*Goal of the exercise:*
Which of the lines below contain the string "down"? Copy each one.

+++ Material for the task

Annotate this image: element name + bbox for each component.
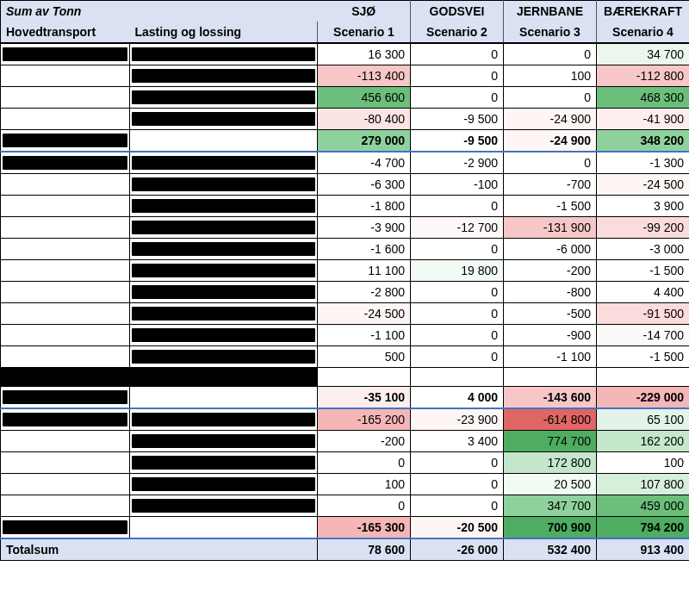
- value-cell: 3 400: [411, 431, 504, 452]
- value-cell: -1 500: [597, 260, 689, 282]
- value-cell: 459 000: [597, 495, 689, 517]
- pivot-table: Sum av Tonn SJØ GODSVEI JERNBANE BÆREKRA…: [0, 0, 689, 561]
- value-cell: -1 500: [504, 196, 597, 217]
- value-cell: 0: [318, 452, 411, 474]
- value-cell: -41 900: [597, 109, 689, 130]
- row-label: [130, 217, 318, 239]
- value-cell: -6 000: [504, 239, 597, 260]
- subtotal-cell: -20 500: [411, 517, 504, 539]
- table-row: -2003 400774 700162 200: [1, 431, 690, 452]
- grand-total-row: Totalsum78 600-26 000532 400913 400: [1, 538, 690, 561]
- spacer-row: [1, 368, 690, 387]
- value-cell: -6 300: [318, 174, 411, 196]
- value-cell: -24 500: [597, 174, 689, 196]
- subtotal-cell: -9 500: [411, 130, 504, 152]
- table-row: -1 8000-1 5003 900: [1, 196, 690, 217]
- row-label: [130, 43, 318, 65]
- value-cell: 172 800: [504, 452, 597, 474]
- table-row: 00172 800100: [1, 452, 690, 474]
- table-row: 16 3000034 700: [1, 43, 690, 65]
- subtotal-cell: -35 100: [318, 387, 411, 409]
- group-label: [1, 495, 130, 517]
- group-label: [1, 87, 130, 109]
- value-cell: 347 700: [504, 495, 597, 517]
- group-label: [1, 282, 130, 303]
- value-cell: 0: [411, 303, 504, 325]
- value-cell: -99 200: [597, 217, 689, 239]
- value-cell: -700: [504, 174, 597, 196]
- subtotal-cell: -24 900: [504, 130, 597, 152]
- value-cell: 100: [318, 474, 411, 495]
- subtotal-cell: -229 000: [597, 387, 689, 409]
- value-cell: -112 800: [597, 65, 689, 87]
- value-cell: 0: [411, 87, 504, 109]
- value-cell: 20 500: [504, 474, 597, 495]
- subtotal-cell: 348 200: [597, 130, 689, 152]
- subtotal-label: [1, 387, 130, 409]
- subtotal-cell: 794 200: [597, 517, 689, 539]
- value-cell: 456 600: [318, 87, 411, 109]
- header-col-1-bot: Scenario 2: [411, 22, 504, 43]
- value-cell: 100: [504, 65, 597, 87]
- subtotal-cell: 700 900: [504, 517, 597, 539]
- table-row: -2 8000-8004 400: [1, 282, 690, 303]
- value-cell: -900: [504, 325, 597, 346]
- value-cell: -131 900: [504, 217, 597, 239]
- value-cell: 774 700: [504, 431, 597, 452]
- group-label: [1, 474, 130, 495]
- table-row: 100020 500107 800: [1, 474, 690, 495]
- group-label: [1, 431, 130, 452]
- row-label: [130, 452, 318, 474]
- header-corner-right: Lasting og lossing: [130, 22, 318, 43]
- header-col-3-top: BÆREKRAFT: [597, 1, 689, 22]
- group-label: [1, 260, 130, 282]
- value-cell: 100: [597, 452, 689, 474]
- value-cell: 468 300: [597, 87, 689, 109]
- value-cell: -1 300: [597, 152, 689, 174]
- group-label: [1, 43, 130, 65]
- group-label: [1, 65, 130, 87]
- value-cell: 0: [411, 474, 504, 495]
- header-corner-top: Sum av Tonn: [1, 1, 318, 22]
- value-cell: 162 200: [597, 431, 689, 452]
- value-cell: -614 800: [504, 408, 597, 431]
- value-cell: 19 800: [411, 260, 504, 282]
- subtotal-row: 279 000-9 500-24 900348 200: [1, 130, 690, 152]
- header-col-1-top: GODSVEI: [411, 1, 504, 22]
- grand-cell: 78 600: [318, 538, 411, 561]
- value-cell: 0: [411, 282, 504, 303]
- row-label: [130, 408, 318, 431]
- value-cell: 16 300: [318, 43, 411, 65]
- table-row: 456 60000468 300: [1, 87, 690, 109]
- row-label: [130, 474, 318, 495]
- row-label: [130, 109, 318, 130]
- row-label: [130, 346, 318, 368]
- table-row: -3 900-12 700-131 900-99 200: [1, 217, 690, 239]
- subtotal-row: -165 300-20 500700 900794 200: [1, 517, 690, 539]
- table-row: -113 4000100-112 800: [1, 65, 690, 87]
- grand-cell: 913 400: [597, 538, 689, 561]
- value-cell: -9 500: [411, 109, 504, 130]
- row-label: [130, 282, 318, 303]
- subtotal-cell: -165 300: [318, 517, 411, 539]
- group-label: [1, 452, 130, 474]
- header-col-0-top: SJØ: [318, 1, 411, 22]
- header-corner-left: Hovedtransport: [1, 22, 130, 43]
- value-cell: -23 900: [411, 408, 504, 431]
- group-label: [1, 239, 130, 260]
- value-cell: -113 400: [318, 65, 411, 87]
- row-label: [130, 325, 318, 346]
- row-label: [130, 65, 318, 87]
- value-cell: -1 100: [318, 325, 411, 346]
- value-cell: -100: [411, 174, 504, 196]
- value-cell: -200: [318, 431, 411, 452]
- value-cell: 0: [411, 346, 504, 368]
- value-cell: -1 500: [597, 346, 689, 368]
- value-cell: -24 900: [504, 109, 597, 130]
- value-cell: 0: [504, 87, 597, 109]
- value-cell: 0: [504, 152, 597, 174]
- group-label: [1, 346, 130, 368]
- subtotal-row: -35 1004 000-143 600-229 000: [1, 387, 690, 409]
- value-cell: 0: [318, 495, 411, 517]
- value-cell: -2 800: [318, 282, 411, 303]
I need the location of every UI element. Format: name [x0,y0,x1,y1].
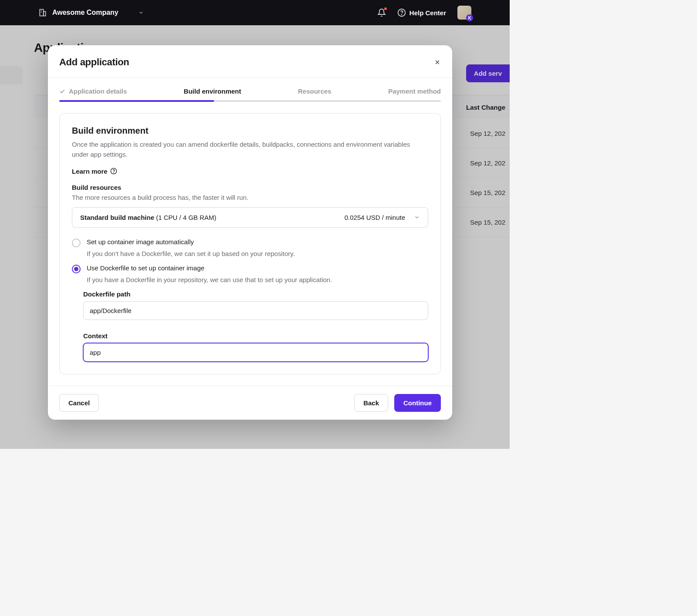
build-machine-select[interactable]: Standard build machine (1 CPU / 4 GB RAM… [72,207,428,228]
close-icon[interactable] [434,59,441,66]
svg-rect-1 [44,12,46,16]
chevron-down-icon [139,10,144,15]
step-build-environment[interactable]: Build environment [184,88,241,95]
notifications-button[interactable] [377,8,386,17]
step-resources[interactable]: Resources [298,88,332,95]
top-bar: Awesome Company Help Center [0,0,510,25]
help-center-label: Help Center [409,9,446,17]
chevron-down-icon [414,214,420,220]
radio-icon [72,239,81,247]
dockerfile-path-label: Dockerfile path [83,290,428,298]
help-icon [110,168,117,175]
stepper-progress [59,100,214,102]
stepper-track [59,100,441,102]
check-icon [59,88,65,94]
radio-auto-setup[interactable]: Set up container image automatically [72,238,428,247]
modal-title: Add application [59,57,129,68]
svg-point-9 [113,172,114,173]
modal-footer: Cancel Back Continue [48,386,452,420]
build-environment-card: Build environment Once the application i… [59,113,441,374]
learn-more-link[interactable]: Learn more [72,168,117,175]
dockerfile-path-input[interactable] [83,301,428,320]
step-application-details[interactable]: Application details [59,88,127,95]
radio-label: Set up container image automatically [87,238,194,246]
build-resources-title: Build resources [72,184,428,191]
section-description: Once the application is created you can … [72,139,428,160]
help-icon [397,8,406,17]
machine-name: Standard build machine [80,214,154,221]
add-application-modal: Add application Application details Buil… [48,45,452,420]
machine-price: 0.0254 USD / minute [345,214,405,221]
continue-button[interactable]: Continue [394,394,441,412]
radio-dockerfile-setup[interactable]: Use Dockerfile to set up container image [72,264,428,273]
modal-header: Add application [48,45,452,78]
help-center-link[interactable]: Help Center [397,8,446,17]
radio-icon [72,265,81,273]
company-name: Awesome Company [52,9,118,17]
cancel-button[interactable]: Cancel [59,394,99,412]
wizard-stepper: Application details Build environment Re… [48,78,452,95]
build-resources-desc: The more resources a build process has, … [72,194,428,201]
context-input[interactable] [83,343,428,362]
section-title: Build environment [72,126,428,136]
step-payment-method[interactable]: Payment method [388,88,441,95]
machine-spec: (1 CPU / 4 GB RAM) [156,214,216,221]
modal-body: Build environment Once the application i… [48,102,452,386]
radio-help: If you have a Dockerfile in your reposit… [87,276,428,283]
building-icon [38,8,47,17]
notification-indicator [384,7,387,10]
svg-point-5 [401,14,402,15]
radio-label: Use Dockerfile to set up container image [87,264,204,272]
radio-help: If you don't have a Dockerfile, we can s… [87,250,428,257]
back-button[interactable]: Back [354,394,388,412]
context-label: Context [83,332,428,340]
company-switcher[interactable]: Awesome Company [38,8,144,17]
avatar[interactable] [457,6,471,20]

++++++

*Reply to the exercise:*
chevron-down-icon [139,10,144,15]
chevron-down-icon [414,214,420,220]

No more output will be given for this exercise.